"Humiliation", "emprise", "claques" : un ancien maître d'internat de l'élitiste établissement privé catholique Stanislas à Paris a été condamné ce lundi à Valenciennes, dans le Nord, à un an de prison avec sursis pour violences sur six élèves. Il affirme avoir simplement "respecté le règlement" et "l'esprit Stan". Lors de l'enquête menée par la brigade des mineurs, les six anciens élèves des classes préparatoires de cet établissement du centre de Paris décrivent des comportements similaires.
L'un évoque un comportement "abusif" et une "emprise psychologique". Il décrit un homme "omniprésent", "voyeuriste", "imbuvable". Un autre rapporte des "piques d'humeur", "des claques derrière le crâne", des placages "au mur, au sol", des "coups de cravache", des "insultes". Un élève raconte aussi que le prévenu lui a demandé de se déshabiller devant lui pour enfiler un costume de magicien et affirme qu'il traitait des élèves de "tarlouze". "Il entrait dans nos chambres, attendait certains camarades à la sortie de la douche", témoigne un autre élève.

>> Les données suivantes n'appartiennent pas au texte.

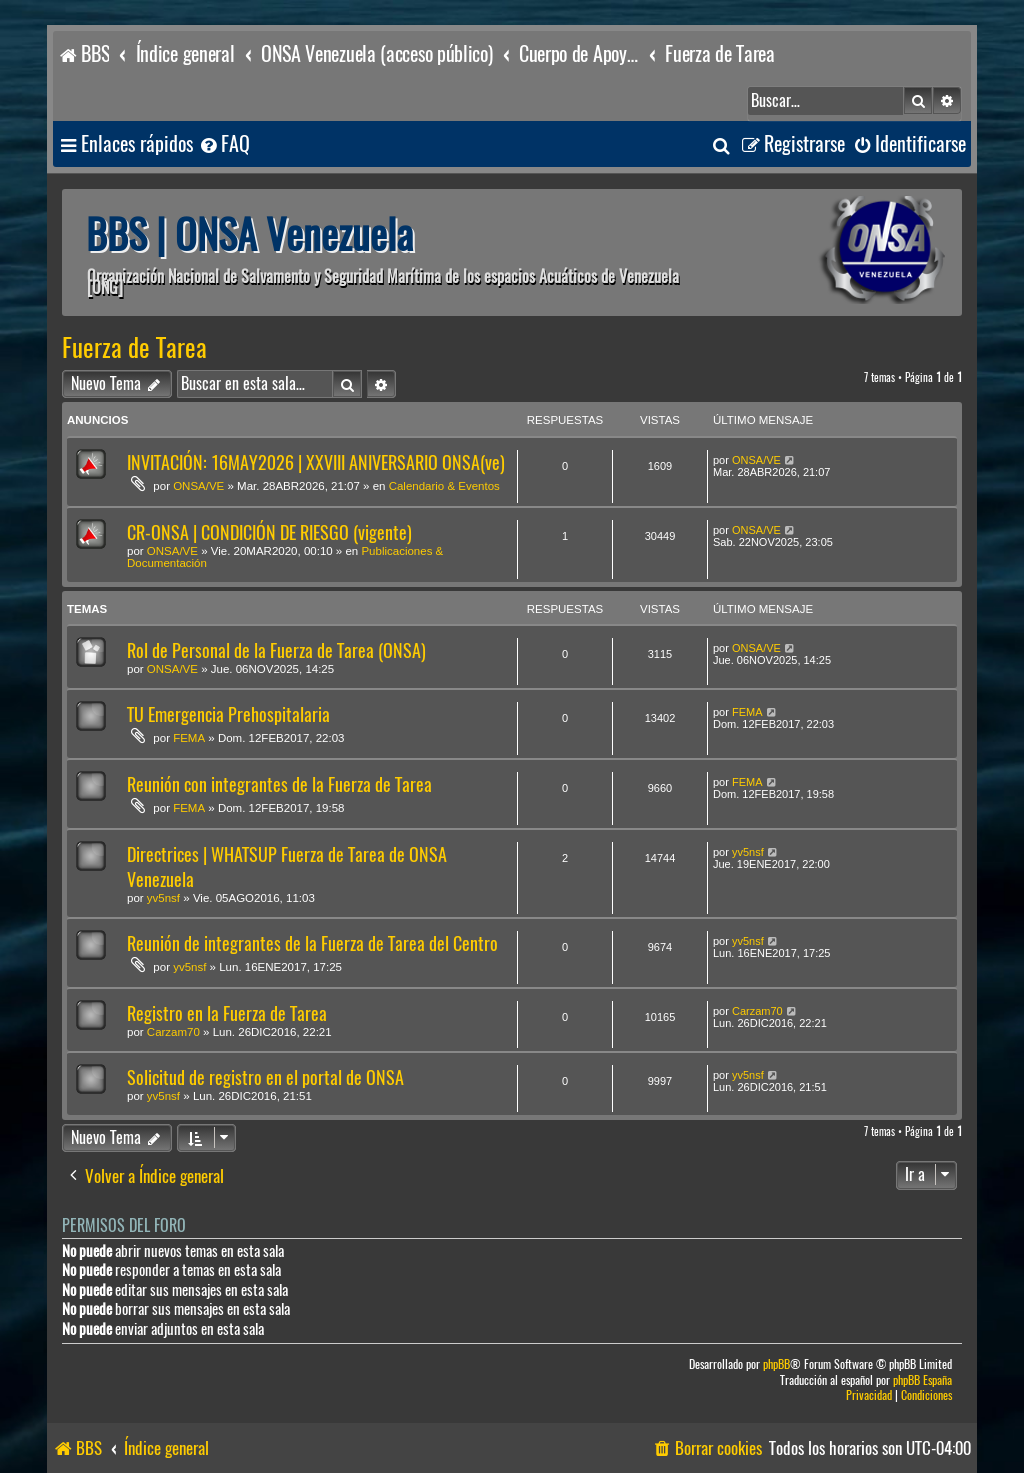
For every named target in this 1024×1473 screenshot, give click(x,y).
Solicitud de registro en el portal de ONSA (265, 1077)
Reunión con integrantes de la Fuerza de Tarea (279, 784)
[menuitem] (224, 144)
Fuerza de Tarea (134, 348)
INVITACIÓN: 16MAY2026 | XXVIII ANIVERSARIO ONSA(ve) (316, 462)
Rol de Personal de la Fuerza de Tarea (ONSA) (276, 650)
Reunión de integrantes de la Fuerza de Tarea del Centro (312, 943)
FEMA (189, 738)
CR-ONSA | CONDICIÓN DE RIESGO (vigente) (269, 532)
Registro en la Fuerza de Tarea (227, 1013)
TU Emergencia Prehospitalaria (228, 714)
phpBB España (922, 1380)
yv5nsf (163, 898)
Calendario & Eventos (444, 486)
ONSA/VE (198, 486)
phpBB (776, 1364)
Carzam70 (173, 1032)
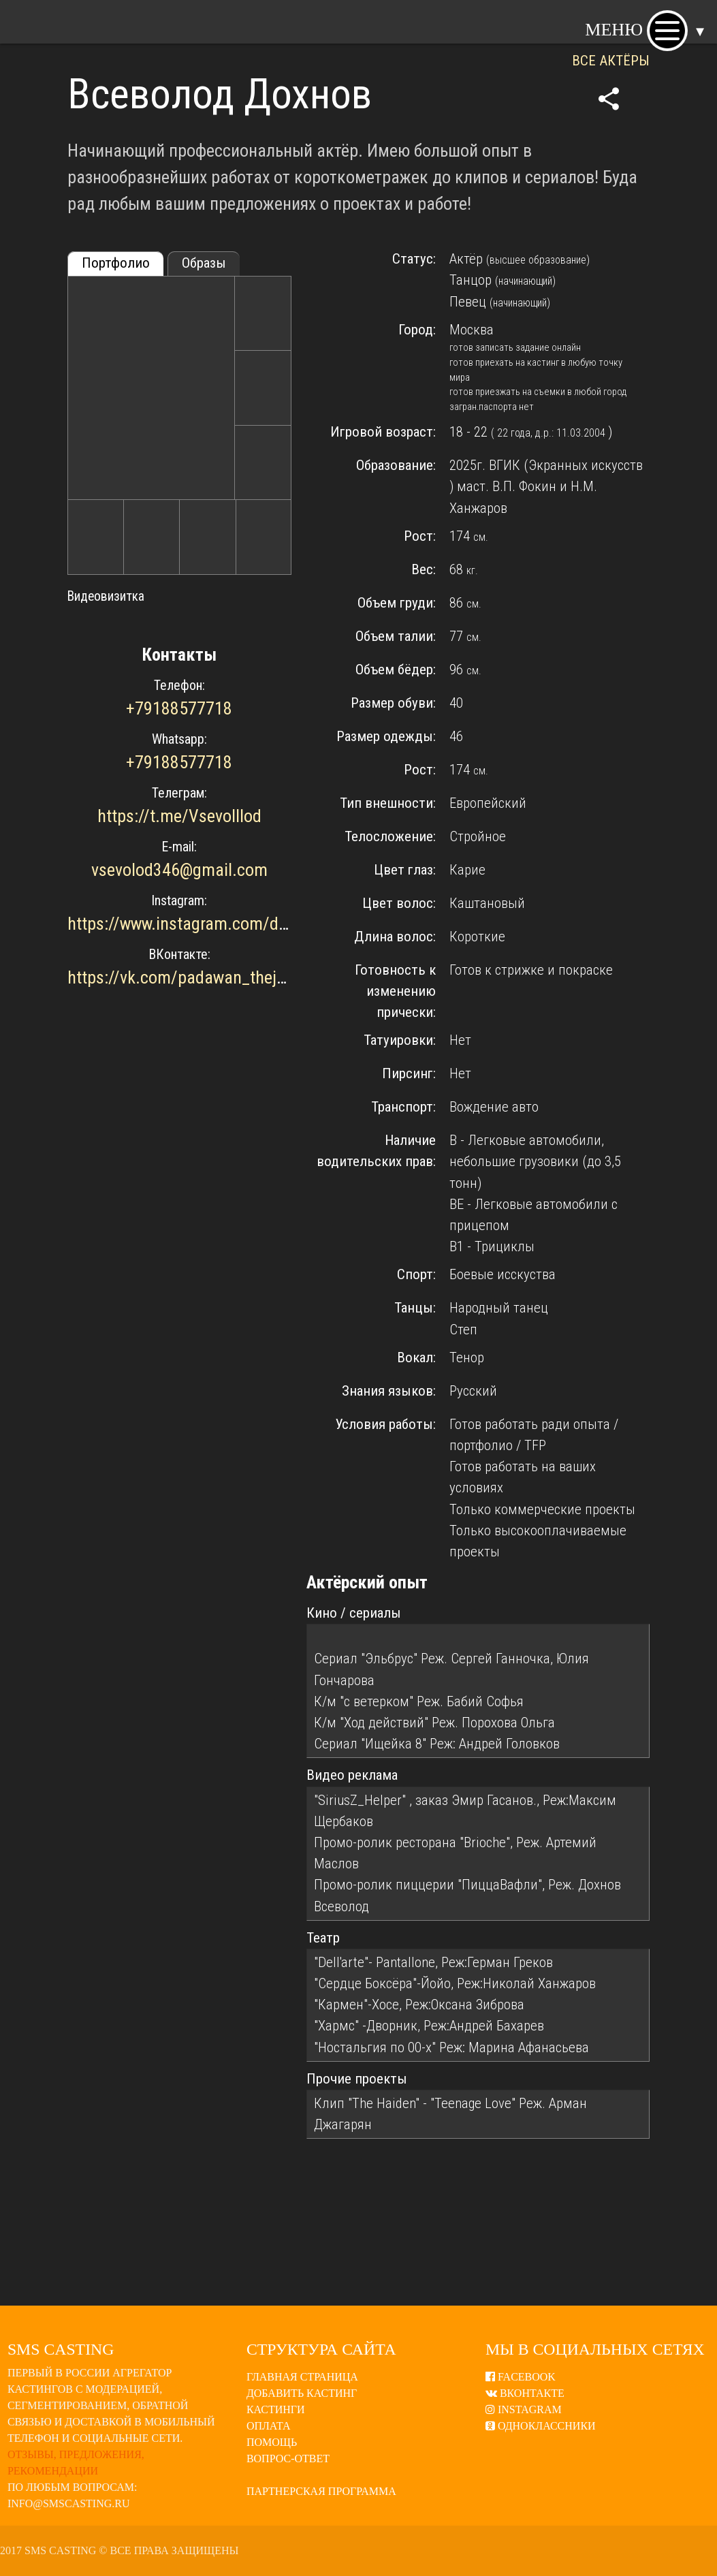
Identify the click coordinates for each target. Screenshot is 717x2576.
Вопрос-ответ (288, 2458)
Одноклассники (540, 2426)
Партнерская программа (321, 2491)
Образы (204, 263)
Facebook (520, 2377)
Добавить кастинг (301, 2393)
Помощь (271, 2442)
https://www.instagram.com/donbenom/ (209, 923)
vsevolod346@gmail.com (179, 870)
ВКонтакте (524, 2393)
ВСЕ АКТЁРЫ (611, 60)
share (608, 98)
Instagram (523, 2409)
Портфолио (116, 263)
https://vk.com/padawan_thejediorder (200, 977)
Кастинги (275, 2409)
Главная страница (302, 2377)
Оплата (268, 2426)
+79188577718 (179, 708)
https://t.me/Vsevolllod (179, 816)
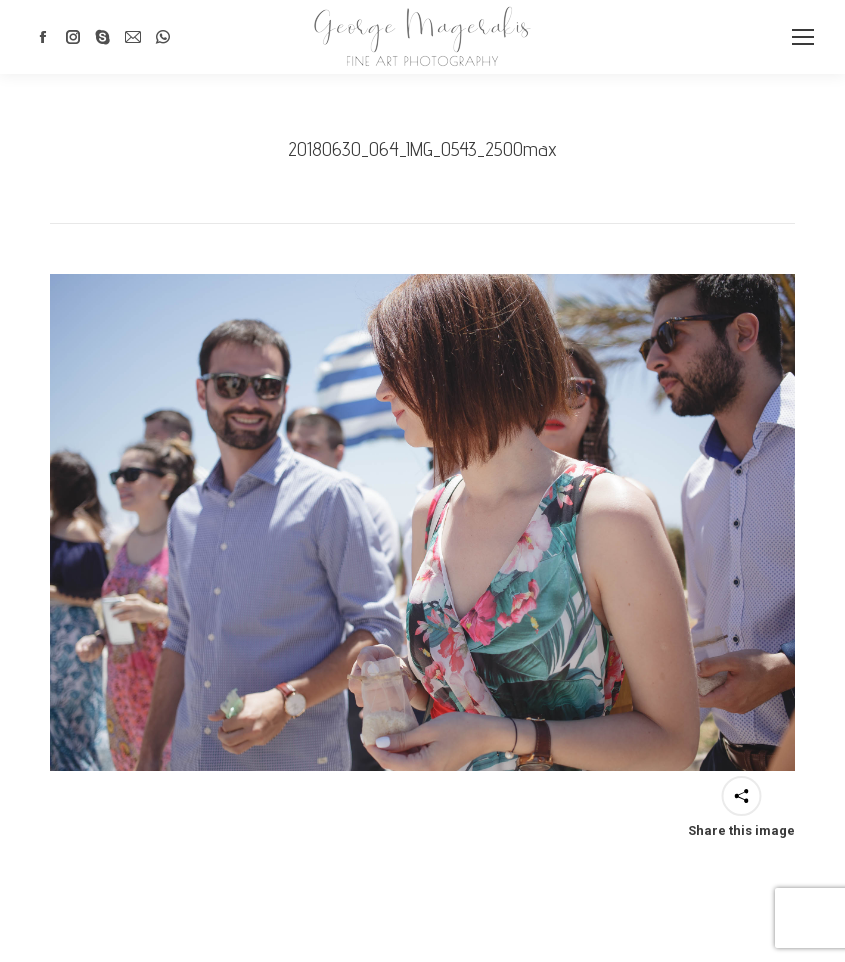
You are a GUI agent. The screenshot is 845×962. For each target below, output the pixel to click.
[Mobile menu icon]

Mis en examen pour viol et agression sexuelle
Dans un autre dossier, le prévenu est mis en examen pour "viol et agression sexuelle par personne abusant de sa fonction" au sein de l'internat Saint-Martin-de-France à Pontoise, dans le Val-d'Oise. Au tribunal lundi, une victime raconte : "J'ai refusé ses avances et à partir de là, il m'a rendu la vie impossible". D'autres ont évoqué des fouilles des chambres répétées.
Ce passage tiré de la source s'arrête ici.